Amorim Plans Giant Squad Slim-Down…

In the epic football Uber driver chronicles, Manchester United is preparing for a season with a squad so slim it could make a supermodel blush! Gone are the days of hiring half the village just to look photogenic in a team photo. Back in amnesiac 2014, the squad gathered for a whopping 44 matches as though prepping for a school reunion with every cousin included. Those were the days of 38-player extravaganzas, thanks to the galactic tactical maneuvers of van Gaal, who rotated like a nervous fidget spinner during that notorious League Cup drubbing by MK Dons!

Fast forward to the future and enter stage left, Ruben Amorim, with the management style of a conductor meeting a minimalist band. Amorim, with the decisiveness of a cat selecting a nap spot, eyed that 27-player suggestion and kicked it into touch. Rumblings whisper the magic number is really 26, with three of those barely used fellas called ‘goalkeepers’. The rest are it’s supposed two full XIs plus some extras who could announce themselves on stage when needed. Imagine a football buffet where Van Gaal had the inclination for everything, and now Amorim is the wise traveler packing only essentials!
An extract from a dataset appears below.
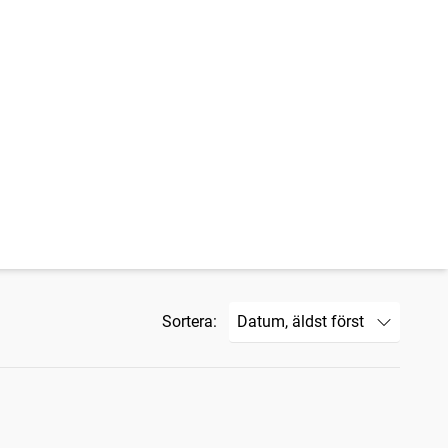
Sortera:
A parade of characters are lining up for their chance to dance under the red banner, like Chido Obi, whose striking talents threaten to make any defender quake in their boots, and the multi-functional maestro, Bryan Mbeumo, who even the legendary Salah might tip his hat to. Still, worry not, for Hojlund’s one-goal spree raises goosebumps, albeit in a spooky-humorous way. In this wild carousel of kickers, Amorim has a dream: a team thin in numbers but thick in quality, ready to turn every match into a scene from a superhero comic strip!